Далее: выращенные искусственным путем рептилии идут на Москву. Не является ли это предсказанием того, как Советский Союз вырастил гитлеровскую армию через ее обучение и снабжение, а потом поплатился большой кровью? Так же как движение немцев на Москву, так же и движение рептилий на столицу было встречено необычайно сильными морозами.

"Роковые яйца" осуждают все социальные эксперименты, хоть с колхозами, хоть с нацистами, проводимых коммунистами. Последствия этих экспериментов опасны и плачевны.

Айзек Азимов "Путь к Основанию"

Прочитал роман Айзека Азимова «Путь к Основанию» (у этого романа есть и другие названия переводов — «На пути к Академии», «Вперёд к Основанию»). Это второй из двух приквелов к серии «Основание».

Видимо, писать приквелы сложно: книга может стать неинтересной, если её цель — просто подготовить сюжет к началу следующей книги. То же самое произошло и с этим романом: здесь нет ни яркой завязки, ни развязки, а лишь описание жизни главных героев на протяжении многих десятков лет, чтобы заполнить пустоту перед основной серией.

С другой стороны, считается, что многие мнения и взгляды главного героя, Сэлдона, в книге являются автобиографичными для самого писателя. Благодаря этому читатель получает возможность ознакомиться с мировоззрением Айзека Азимова к концу его жизни, что делает роман более интересным.

Лев Толстой "Севастополь в августе 1855 года"

Прочитал рассказ Л.Н. Толстого "Севастополь в августе 1855 года". Это третий и последний рассказ из цикла "Севастопольские рассказы", и он больше всего похож именно на рассказ, а не на репортаж с места событий как предыдущие его рассказы, и мне это понравилось, хотя репортажи от Толстого, очевидца и участника событий, тоже было интересно читать.

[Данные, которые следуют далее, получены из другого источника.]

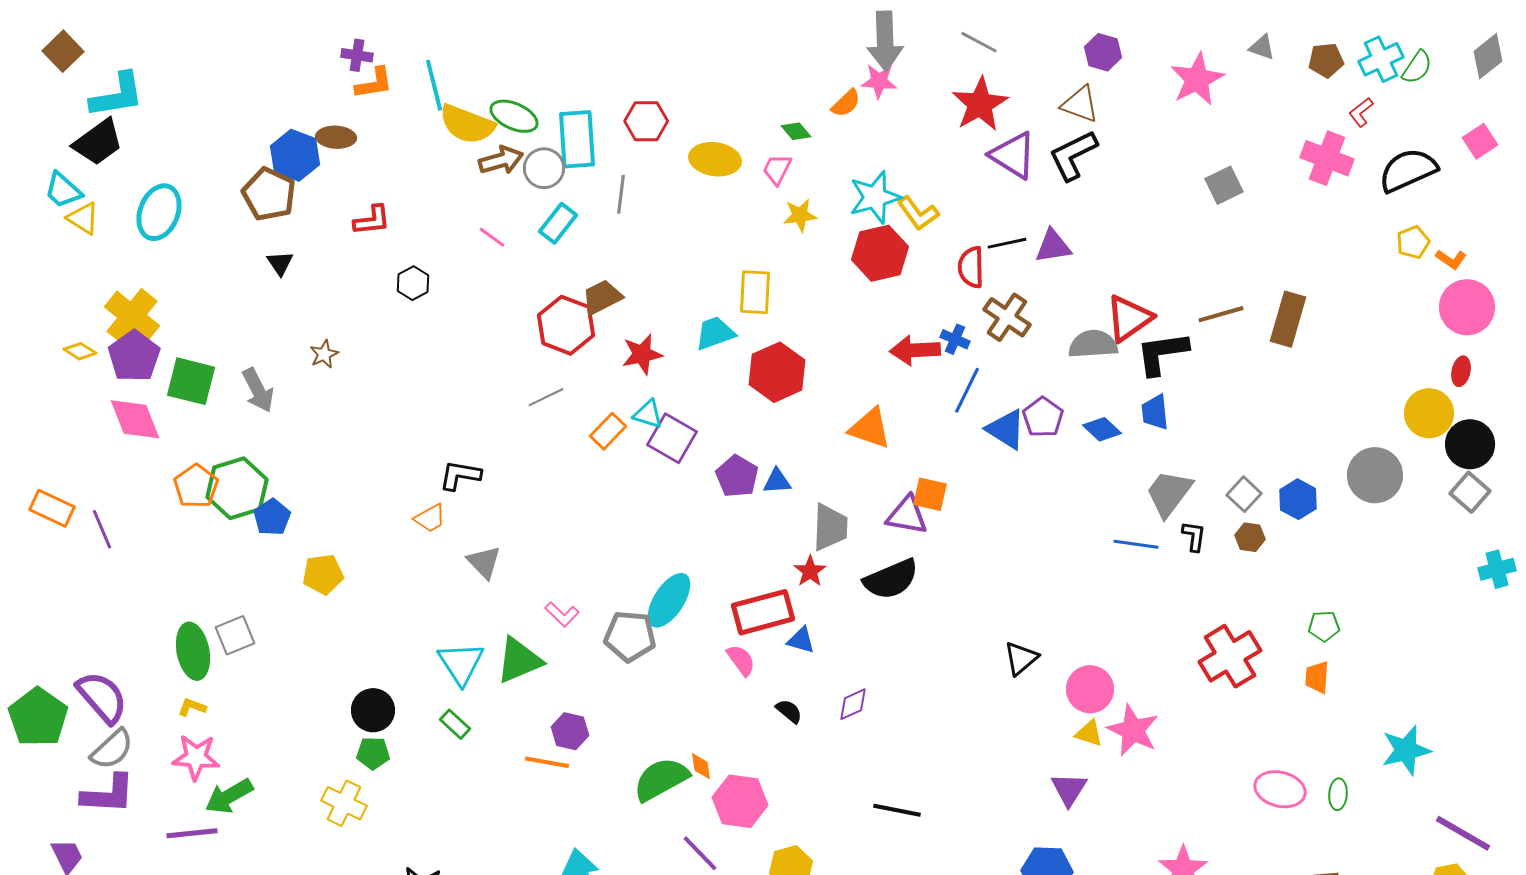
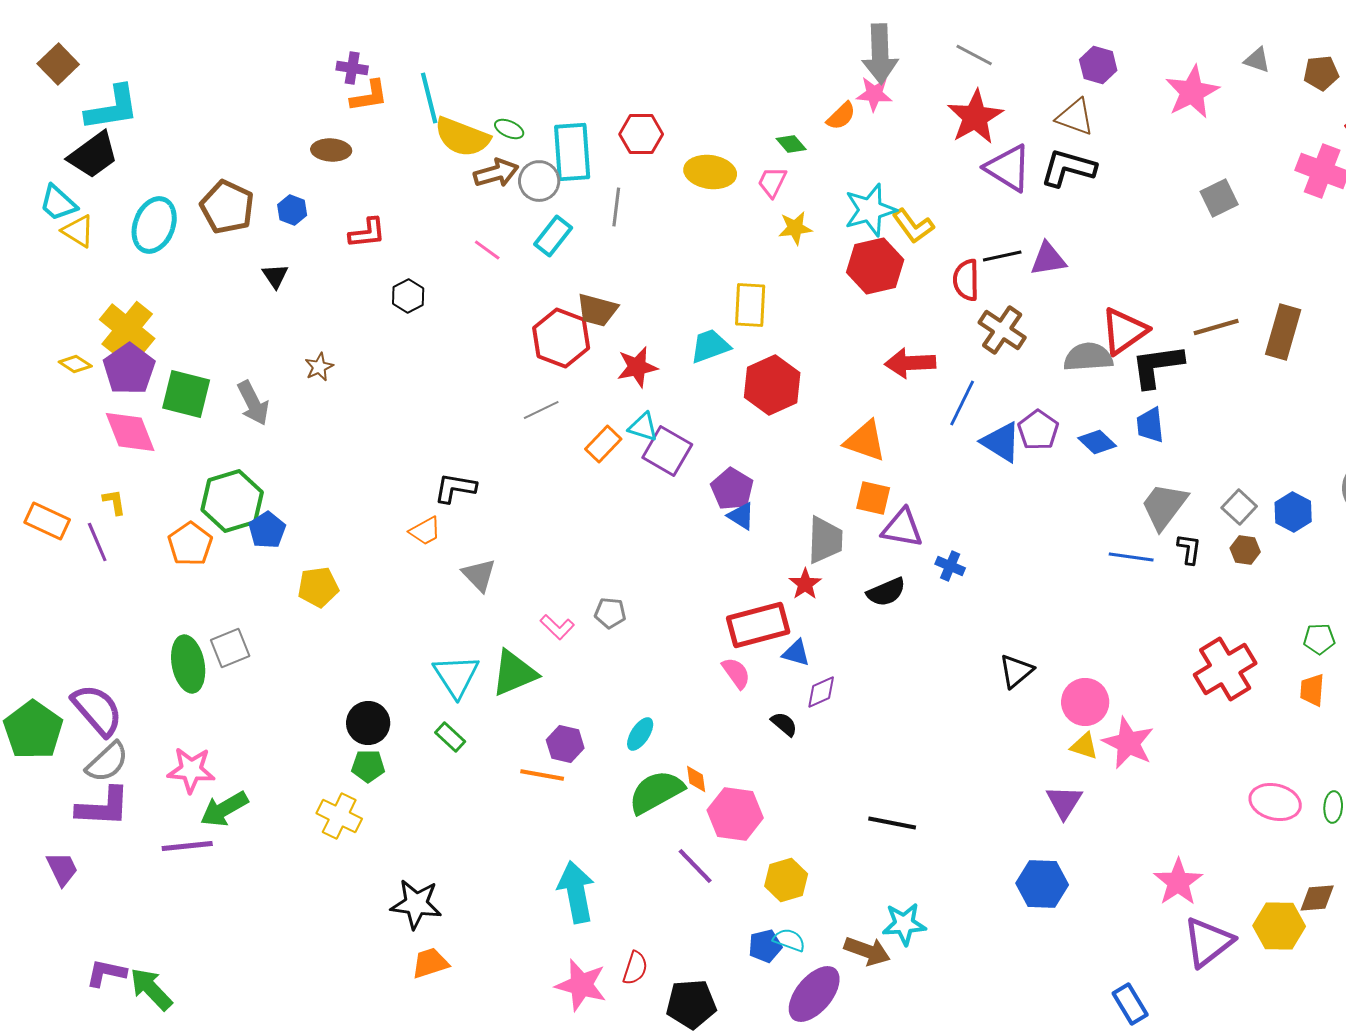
green ellipse: (514, 116) -> (509, 129), size x0.6
blue hexagon: (295, 155) -> (292, 210), moved, size x0.6
black L-shape: (1073, 155) -> (1068, 168), turned 42
brown pentagon: (269, 194) -> (227, 207), moved
brown trapezoid: (602, 297) -> (597, 310), turned -138
blue cross: (955, 339) -> (950, 566), moved
blue triangle: (777, 481) -> (741, 516), moved, turned 36
orange pentagon: (196, 486) -> (190, 544), moved
orange square: (930, 494) -> (873, 498), moved
black semicircle: (891, 579) -> (886, 592), size x0.7
cyan ellipse: (669, 600) -> (640, 734), moved, size x0.6
gray pentagon: (630, 636) -> (610, 613), moved, size x0.6
purple diamond: (853, 704) -> (821, 692), moved
yellow L-shape: (192, 707) -> (114, 502), moved, turned 60

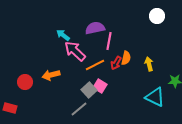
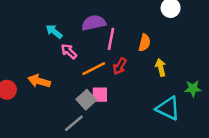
pink arrow: (75, 51) -> (69, 51), size x0.6
orange semicircle: (126, 58) -> (145, 43), moved
orange arrow: (51, 75) -> (39, 81), turned 30
pink square: (100, 86) -> (100, 95), turned -32

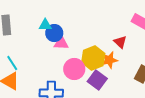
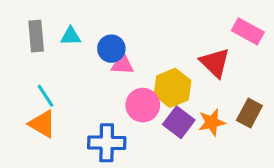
cyan triangle: (45, 25) -> (71, 36), moved
red triangle: (120, 42) -> (215, 63), size x1.5
orange star: (109, 60) -> (212, 122), moved

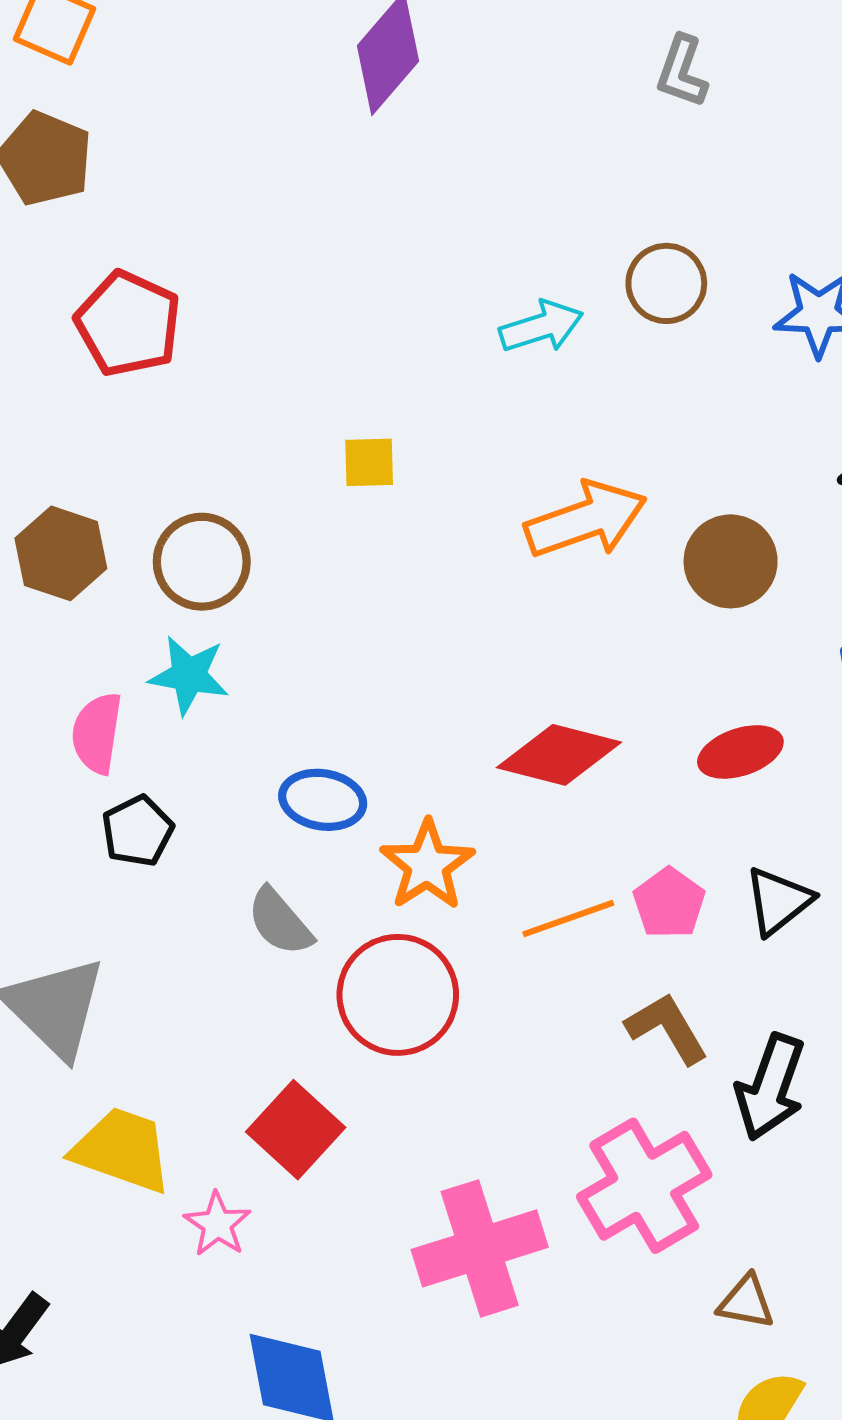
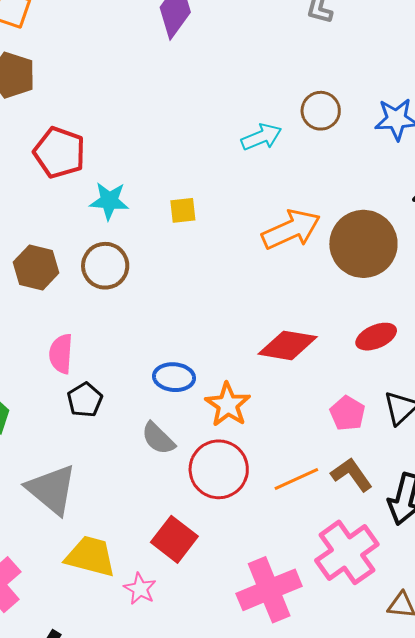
brown circle: (731, 561) -> (363, 244), size x1.5
cyan star: (189, 675) -> (109, 201), moved
orange line: (568, 919) -> (296, 479), moved

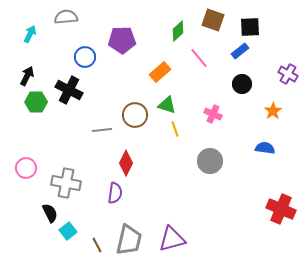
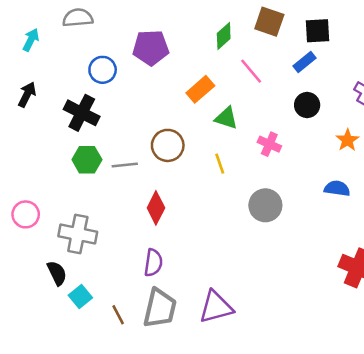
green hexagon: (36, 102) -> (87, 160), moved
green triangle: (167, 105) -> (226, 118), moved
purple semicircle: (115, 193) -> (153, 263), moved

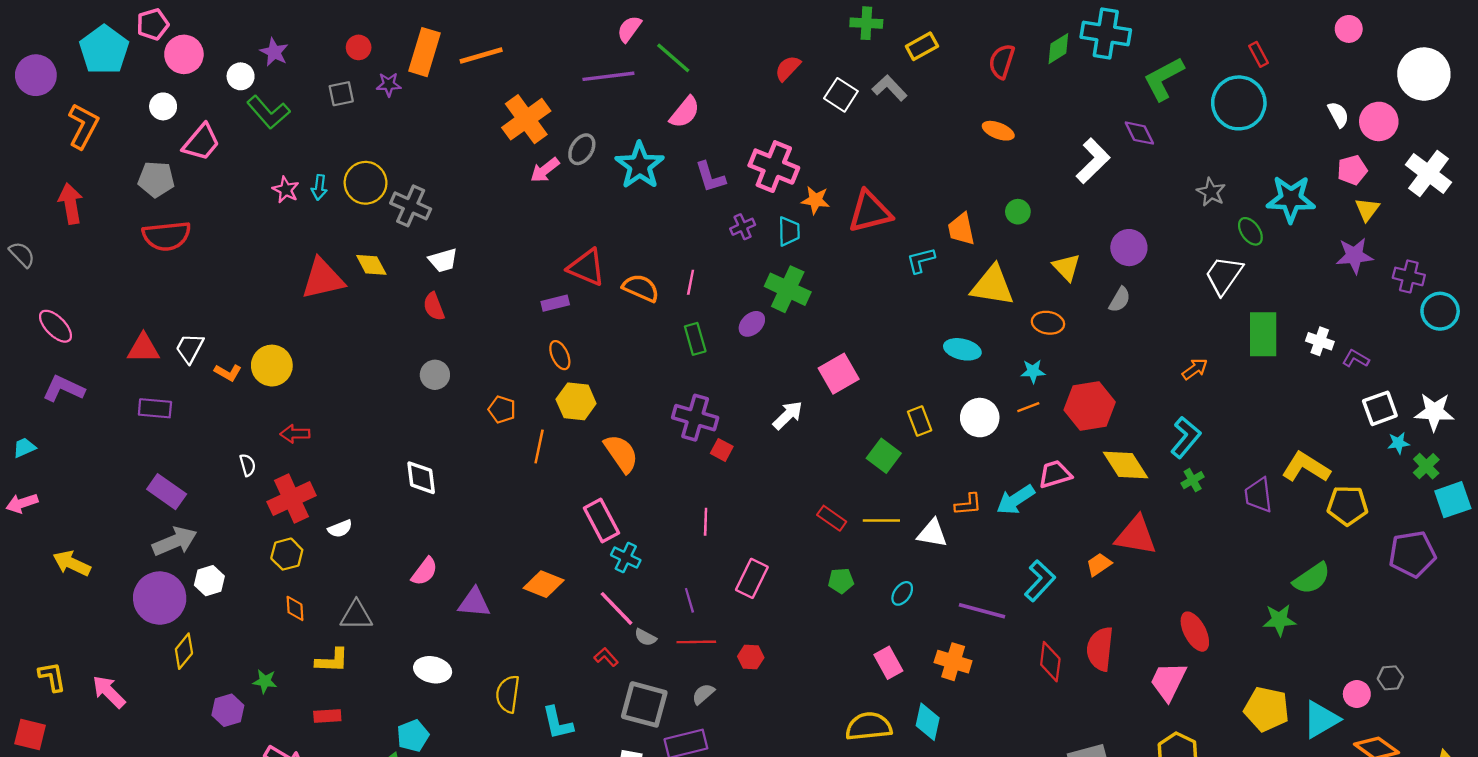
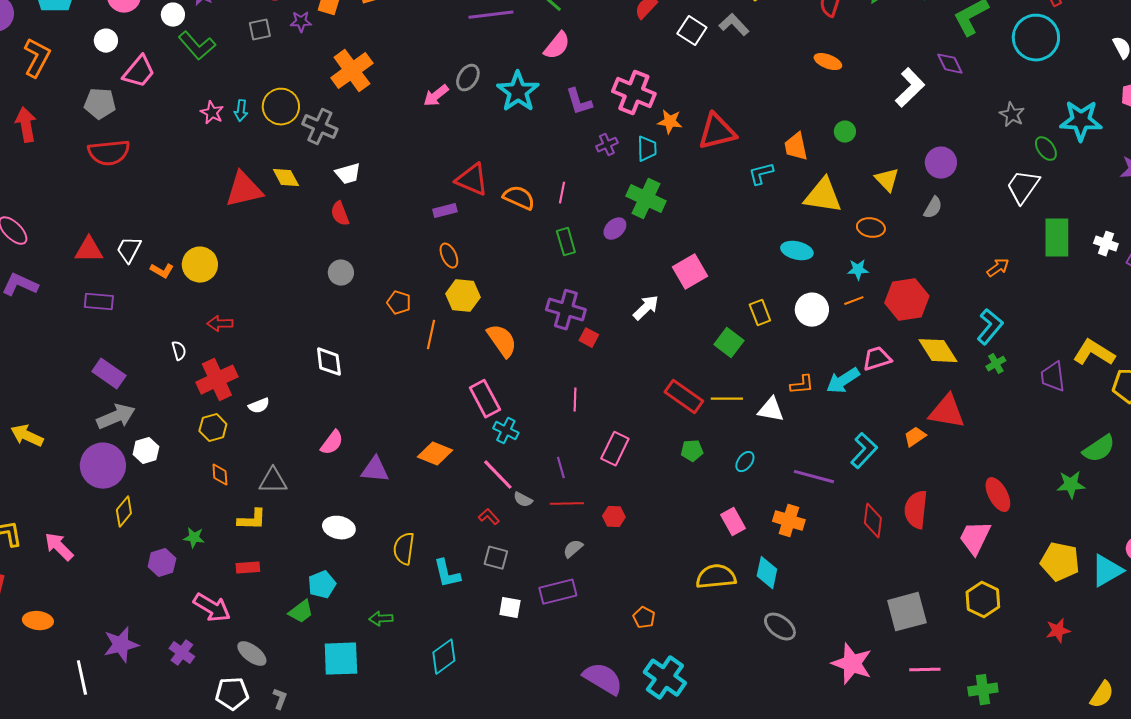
orange cross: (526, 119) -> (352, 71), moved
red rectangle: (832, 518) -> (684, 397), size x1.5
gray square: (644, 704) -> (496, 558), moved, size x0.6

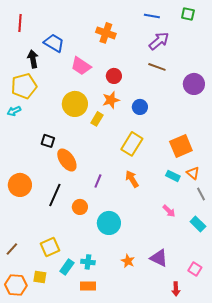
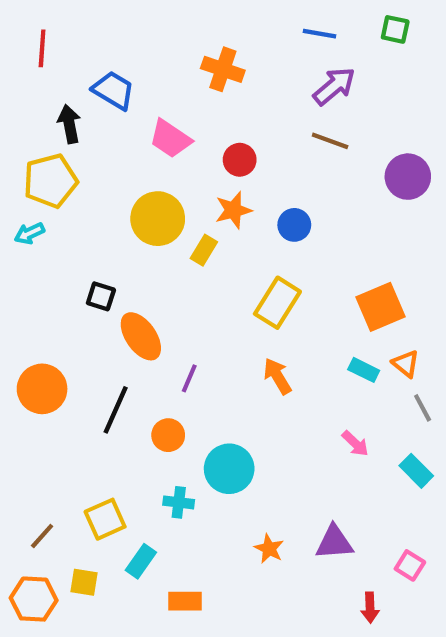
purple line: (98, 181) -> (189, 378), moved
brown line: (12, 249) -> (42, 536), moved
purple triangle: (159, 258) -> (334, 542), turned -30
cyan cross: (88, 262) -> (179, 502), moved

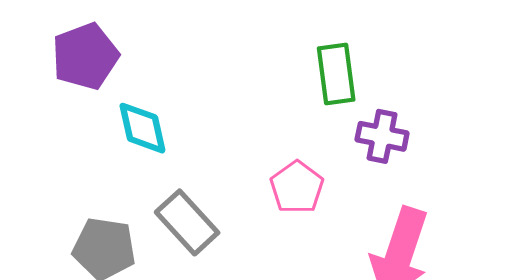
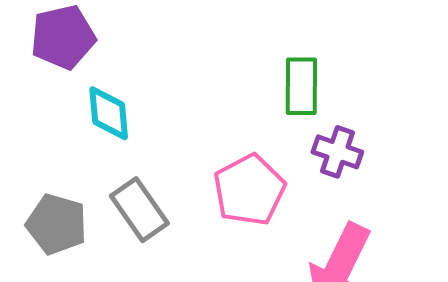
pink pentagon: (297, 187) -> (249, 190), size x1.4

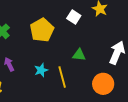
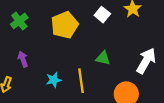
cyan star: (41, 70) -> (54, 80), moved

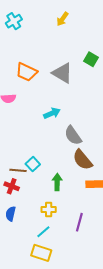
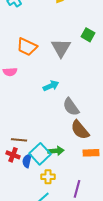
gray triangle: (62, 73) -> (61, 48), turned 30
cyan square: (33, 164) -> (40, 154), moved, size x1.5
green arrow: (57, 182) -> (56, 151), turned 84
blue semicircle: (11, 214) -> (27, 161), moved

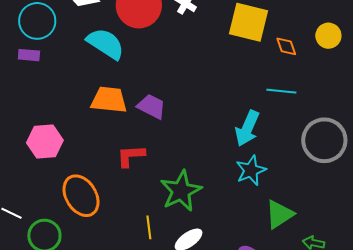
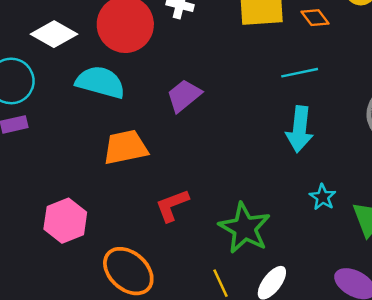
cyan line: (281, 91) -> (300, 73), moved
purple trapezoid: (151, 106) -> (184, 96), moved, turned -48
cyan star: (251, 170) -> (323, 197), moved, size x0.7

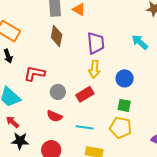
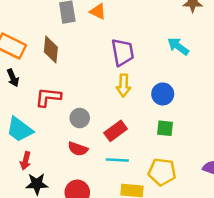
brown diamond: (57, 36) -> (51, 50), moved
red rectangle: (85, 94) -> (116, 131), moved
red arrow: (13, 122) -> (25, 161), turned -112
yellow pentagon: (121, 128) -> (162, 172), moved

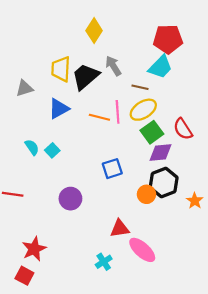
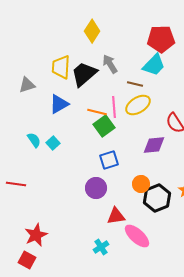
green square: (152, 132) -> (104, 126), moved
black hexagon: (164, 183) -> (157, 198), moved
purple circle: (70, 199) -> (96, 188), moved

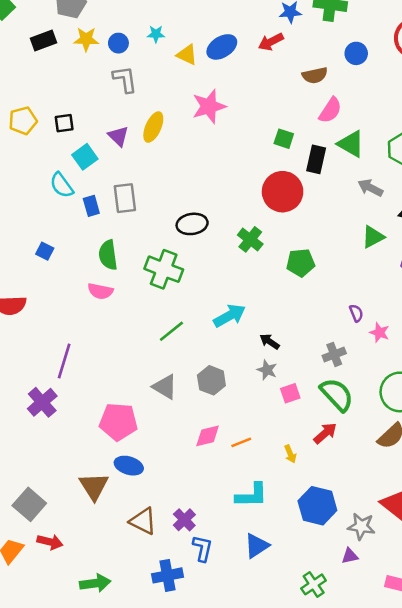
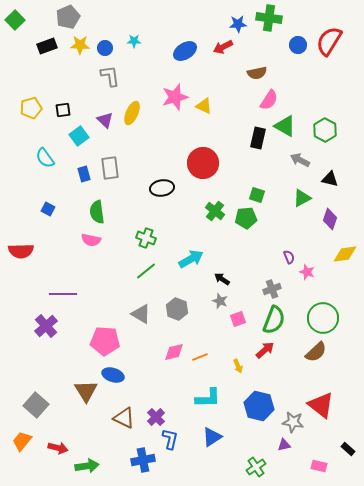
blue circle: (356, 53) -> (298, 45), moved
yellow triangle: (187, 55) -> (204, 106), moved
green square: (284, 139) -> (257, 195), moved
cyan semicircle: (62, 185) -> (45, 158), moved
red circle: (283, 192) -> (203, 163), moved
green cross: (250, 239) -> (215, 211), moved
green cross: (164, 269) -> (146, 238), moved, size x0.7
purple line: (64, 361) -> (63, 294), turned 72
green semicircle: (337, 395) -> (274, 320), turned 64
red arrow: (50, 542) -> (58, 448), moved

Введение в сюжет рассказа двух братьев, один из которых уже давно на войне, а другой только едет туда и находится там первые дни, помогает изобразить войну с двух разных точек зрения. Несмотря на восторженные ожидания младшего брата, сквозь строчки видно, насколько это глупо - идеализировать войну:

Как бы славно нам было вдвоем в Севастополе! Два брата, дружные между собой, оба сражаются со врагом: один старый уже, хотя не очень образованный, но храбрый воин, и другой — молодой, но тоже молодец… Через неделю я бы всем доказал, что я уж не очень молоденький! Я и краснеть перестану, в лице будет мужество, да и усы — небольшие, но порядочные вырастут к тому времени, — и он ущипнул себя за пушок, показавшийся у краев рта. — Может быть, мы нынче приедем и сейчас же попадем в дело вместе с братом. А он должен быть упорный и очень храбрый — такой, что много не говорит, а делает лучше других... Вот мы нынче приедем... и вдруг прямо на бастион: я с орудиями, а брат с ротой, — и вместе пойдем. Только вдруг французы бросятся на нас. Я — стрелять, стрелять: перебью ужасно много; но они все-таки бегут прямо на меня. Уж стрелять нельзя, и — конечно, мне нет спасенья; только вдруг брат выбежит вперед с саблей, и я схвачу ружье, и мы вместе с солдатами побежим. Французы бросятся на брата. Я подбегу, убью одного француза, другого и спасаю брата. Меня ранят в одну руку, я схвачу ружье в другую и все-таки бегу; только брата убьют пулей подле меня. Я остановлюсь на минутку, посмотрю на него этак грустно, поднимусь и закричу: «За мной, отметим! Я любил брата больше всего на свете, — я скажу, — и потерял его. Отметим, уничтожим врагов или все умрем тут!» Все закричат, бросятся за мной. Тут все войско французское выйдет, — сам Пелиссье. Мы всех перебьем; но, наконец, меня ранят другой раз, третий раз, и я упаду при смерти. Тогда все прибегут ко мне. Горчаков придет и будет спрашивать, чего я хочу. Я скажу, что ничего но хочу, — только чтобы меня положили рядом с братом, что я хочу умереть с ним. Меня принесут и положат подле окровавленного трупа брата. Я приподнимусь и скажу только: «Да, вы не умели ценить двух человек, которые истинно любили отечество; теперь они оба пали… да простит вам бог!» — и умру».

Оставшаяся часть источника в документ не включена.